(Data for review begins)
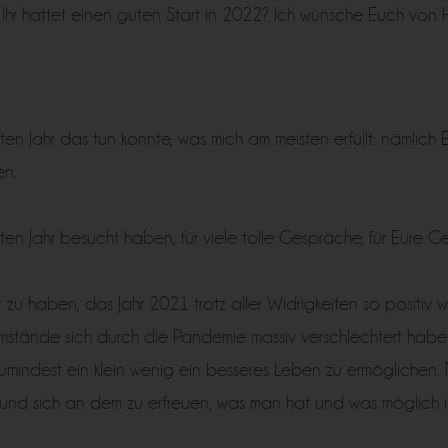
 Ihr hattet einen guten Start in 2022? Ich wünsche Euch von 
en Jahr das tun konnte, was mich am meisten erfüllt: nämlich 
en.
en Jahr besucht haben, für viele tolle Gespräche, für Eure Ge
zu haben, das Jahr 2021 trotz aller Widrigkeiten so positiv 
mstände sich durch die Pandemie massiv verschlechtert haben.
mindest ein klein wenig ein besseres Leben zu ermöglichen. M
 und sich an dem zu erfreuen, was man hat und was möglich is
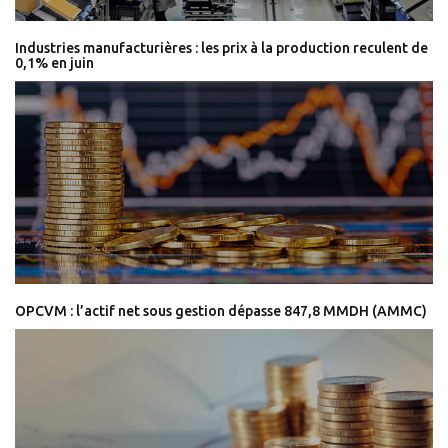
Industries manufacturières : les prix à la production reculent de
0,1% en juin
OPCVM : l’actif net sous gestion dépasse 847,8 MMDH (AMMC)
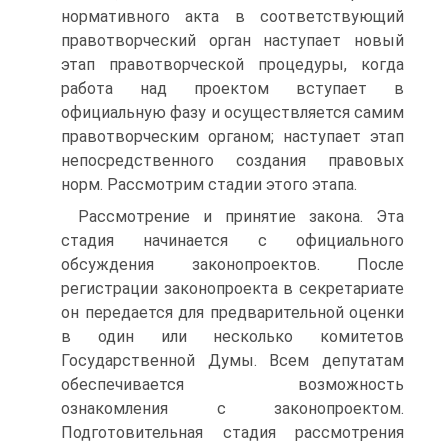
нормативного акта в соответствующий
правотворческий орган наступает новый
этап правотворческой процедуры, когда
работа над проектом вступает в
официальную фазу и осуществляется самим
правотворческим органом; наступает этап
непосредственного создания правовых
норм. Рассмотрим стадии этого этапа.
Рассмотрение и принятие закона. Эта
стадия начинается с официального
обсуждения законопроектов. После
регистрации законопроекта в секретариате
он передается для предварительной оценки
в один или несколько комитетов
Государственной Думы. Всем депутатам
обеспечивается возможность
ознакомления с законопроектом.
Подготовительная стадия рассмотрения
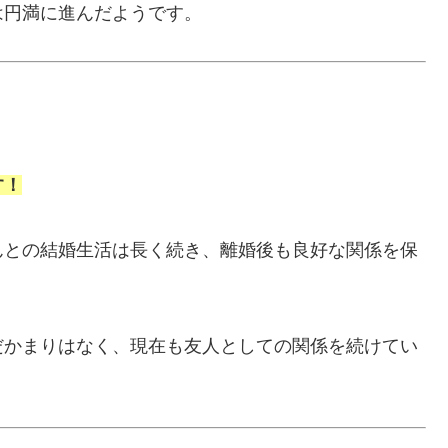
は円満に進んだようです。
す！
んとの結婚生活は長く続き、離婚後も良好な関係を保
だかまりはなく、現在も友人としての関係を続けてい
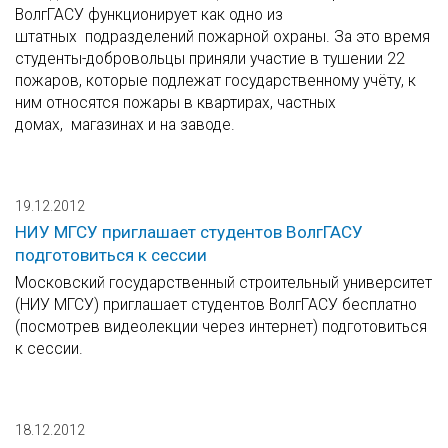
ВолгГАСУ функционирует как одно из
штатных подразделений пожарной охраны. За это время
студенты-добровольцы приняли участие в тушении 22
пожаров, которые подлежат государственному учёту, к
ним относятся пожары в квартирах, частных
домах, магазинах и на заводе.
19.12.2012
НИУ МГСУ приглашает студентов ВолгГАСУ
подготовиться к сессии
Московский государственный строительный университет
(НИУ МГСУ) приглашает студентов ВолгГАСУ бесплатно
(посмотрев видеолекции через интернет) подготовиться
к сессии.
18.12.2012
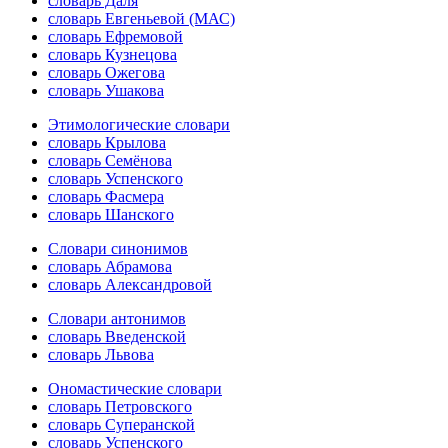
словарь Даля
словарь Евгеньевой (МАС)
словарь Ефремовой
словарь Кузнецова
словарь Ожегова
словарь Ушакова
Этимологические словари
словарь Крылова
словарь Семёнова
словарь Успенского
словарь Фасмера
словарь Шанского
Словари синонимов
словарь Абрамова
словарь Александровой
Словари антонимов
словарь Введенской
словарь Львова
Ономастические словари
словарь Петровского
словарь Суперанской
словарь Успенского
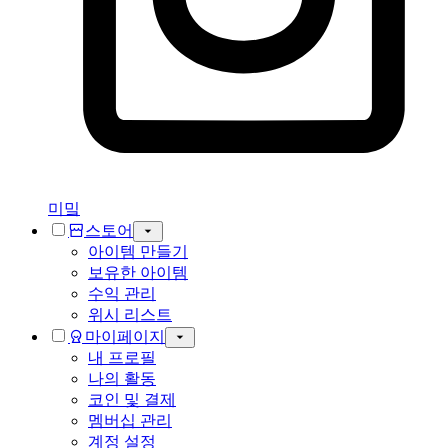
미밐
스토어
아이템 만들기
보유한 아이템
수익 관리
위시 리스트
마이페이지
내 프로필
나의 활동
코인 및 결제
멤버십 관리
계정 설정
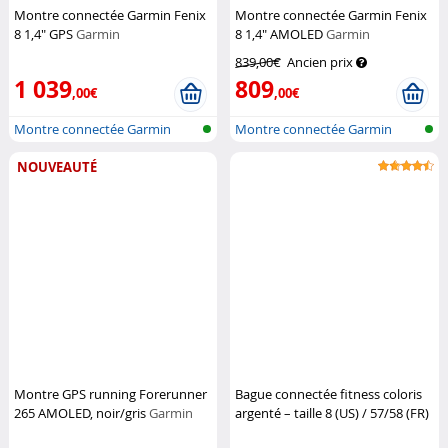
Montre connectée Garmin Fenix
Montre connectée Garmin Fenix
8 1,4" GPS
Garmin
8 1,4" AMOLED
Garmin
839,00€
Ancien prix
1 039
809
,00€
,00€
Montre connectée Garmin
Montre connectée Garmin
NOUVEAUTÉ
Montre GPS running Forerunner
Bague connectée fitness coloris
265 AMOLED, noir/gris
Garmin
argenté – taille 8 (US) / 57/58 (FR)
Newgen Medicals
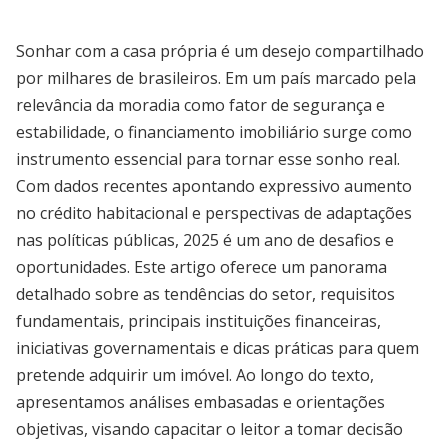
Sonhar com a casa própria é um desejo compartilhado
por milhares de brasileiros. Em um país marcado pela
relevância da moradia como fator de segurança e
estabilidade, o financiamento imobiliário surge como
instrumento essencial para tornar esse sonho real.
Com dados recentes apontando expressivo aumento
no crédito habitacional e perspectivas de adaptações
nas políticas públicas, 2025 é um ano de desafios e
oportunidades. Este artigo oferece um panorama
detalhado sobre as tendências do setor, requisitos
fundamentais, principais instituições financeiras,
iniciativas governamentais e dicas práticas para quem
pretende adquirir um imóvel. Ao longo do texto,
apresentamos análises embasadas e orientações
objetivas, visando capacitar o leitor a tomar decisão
(Data for review ends)
(Data for review begins)
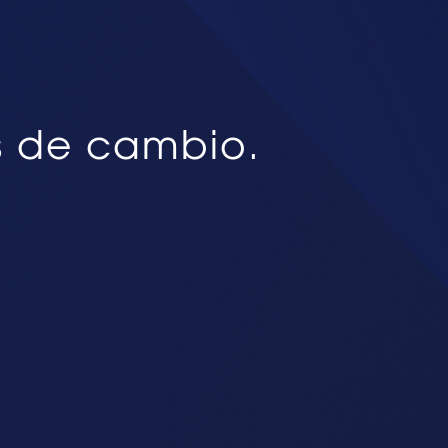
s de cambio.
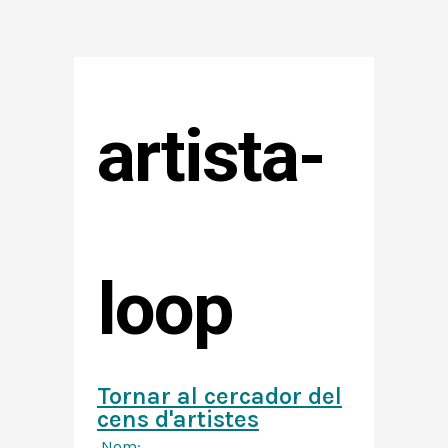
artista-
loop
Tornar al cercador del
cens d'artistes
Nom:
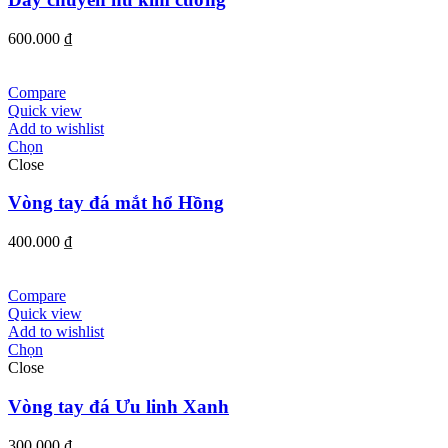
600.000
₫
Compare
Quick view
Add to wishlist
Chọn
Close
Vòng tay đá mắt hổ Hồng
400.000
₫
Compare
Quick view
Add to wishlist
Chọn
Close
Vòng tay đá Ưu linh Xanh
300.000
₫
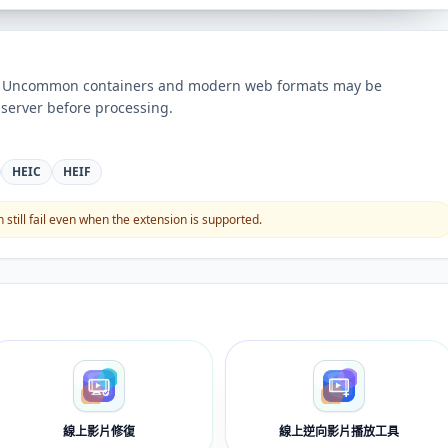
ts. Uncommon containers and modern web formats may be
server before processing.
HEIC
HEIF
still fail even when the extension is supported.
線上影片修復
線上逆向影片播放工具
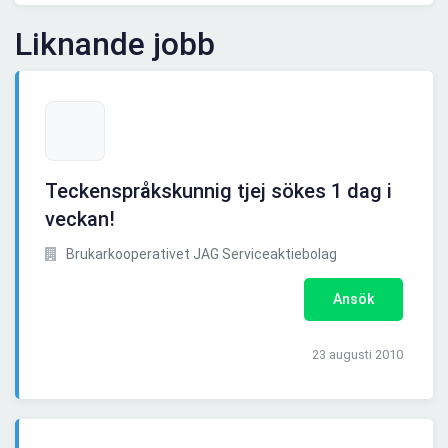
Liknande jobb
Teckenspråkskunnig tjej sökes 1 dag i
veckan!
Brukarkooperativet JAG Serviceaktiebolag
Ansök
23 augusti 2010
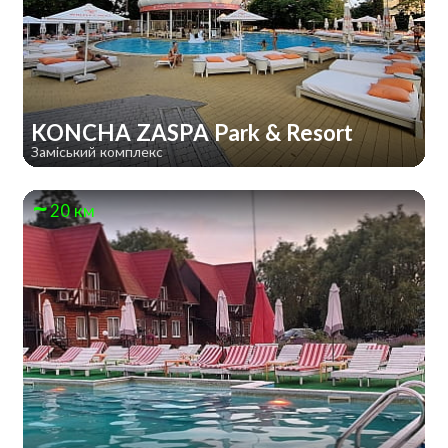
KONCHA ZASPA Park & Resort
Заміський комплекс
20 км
(Data for review ends)
### Work instructions
Beginning with the line holding "Ihr hattet einen" and ending with the line holding "zu haben, das", write out the stretch of material above exactly; add no further lines.

### Solution
 Ihr hattet einen guten Start in 2022? Ich wünsche Euch von 
en Jahr das tun konnte, was mich am meisten erfüllt: nämlich 
en.
en Jahr besucht haben, für viele tolle Gespräche, für Eure Ge
zu haben, das Jahr 2021 trotz aller Widrigkeiten so positiv 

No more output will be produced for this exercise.